🤖 AI Summary
This study addresses the challenge that current vision-language models struggle to comprehend multimodal puns—linguistic expressions where textual and visual elements jointly convey humorous or ambiguous meanings—and lack a systematic benchmark for evaluation. To tackle this gap, we present the first systematic investigation of multimodal pun understanding, introducing a novel generation pipeline and constructing MultiPun, a high-quality evaluation dataset featuring adversarial non-pun distractors. Leveraging this benchmark, we enhance model performance through a combination of prompt engineering and fine-tuning strategies.
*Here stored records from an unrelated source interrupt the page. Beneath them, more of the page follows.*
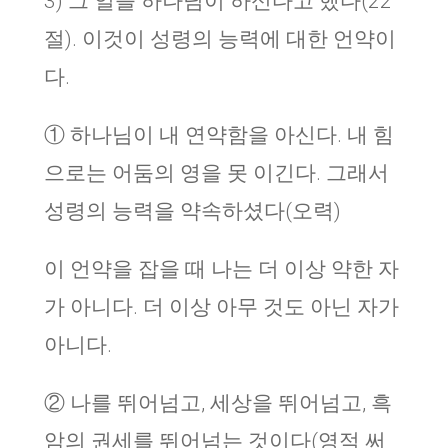
3) 그 일을 하나님이 하신다고 했다(22
절). 이것이 성령의 능력에 대한 언약이
다.
① 하나님이 내 연약함을 아신다. 내 힘
으로는 어둠의 영을 못 이긴다. 그래서
성령의 능력을 약속하셨다(오력)
이 언약을 잡을 때 나는 더 이상 약한 자
가 아니다. 더 이상 아무 것도 아닌 자가
아니다.
② 나를 뛰어넘고, 세상을 뛰어넘고, 흑
암의 권세를 뛰어넘는 것이다(영적 써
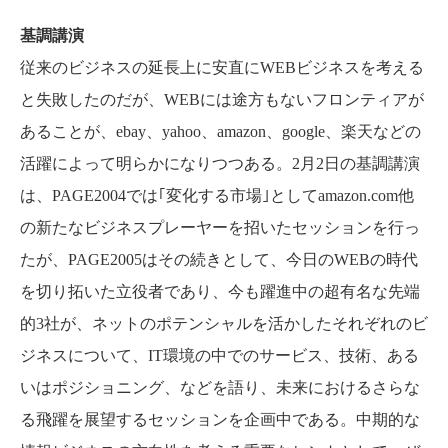
基調講演
従来のビジネスの延長上に安直にWEBビジネスを考える
と失敗したのだが、WEBには途方もないフロンティアが
あることが、ebay、yahoo、amazon、google、楽天などの
活躍によって明らかになりつつある。2月2日の基調講演
は、PAGE2004では｢変化する市場｣としてamazon.com他
の新たなビジネスプレーヤーを招いたセッションを行っ
たが、PAGE2005はその続きとして、今日のWEBの時代
を切り拓いた立役者であり、今も躍進中の超有名な先端
的3社が、ネットのポテンシャルを活かしたそれぞれのビ
ジネスについて、IT環境の中でのサービス、技術、ある
いはポジショニング、などを語り、未来におけるさらな
る飛躍を展望するセッションを企画中である。中期的な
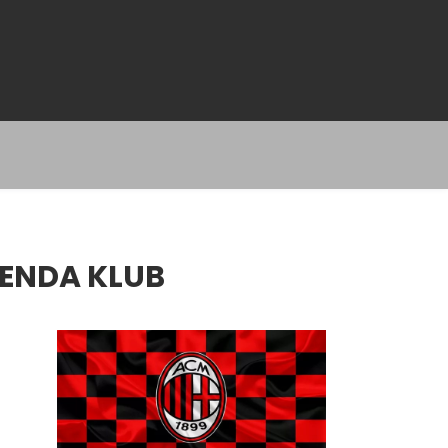
ENDA KLUB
Experimental results demonstrate that state-of-the-art models exhibit limited capability in distinguishing genuine multimodal puns from carefully designed distractors, whereas our approach achieves an average F1 score improvement of 16.5%, substantially advancing multimodal semantic comprehension.
📝 Abstract
Puns are a common form of rhetorical wordplay that exploits polysemy and phonetic similarity to create humor. In multimodal puns, visual and textual elements synergize to ground the literal sense and evoke the figurative meaning simultaneously. Although Vision-Language Models (VLMs) are widely used in multimodal understanding and generation, their ability to understand puns has not been systematically studied due to a scarcity of rigorous benchmarks. To address this, we first propose a multimodal pun generation pipeline. We then introduce MultiPun, a dataset comprising diverse types of puns alongside adversarial non-pun distractors. Our evaluation reveals that most models struggle to distinguish genuine puns from these distractors. Moreover, we propose both prompt-level and model-level strategies to enhance pun comprehension, with an average improvement of 16.5% in F1 scores. Our findings provide valuable insights for developing future VLMs that master the subtleties of human-like humor via cross-modal reasoning.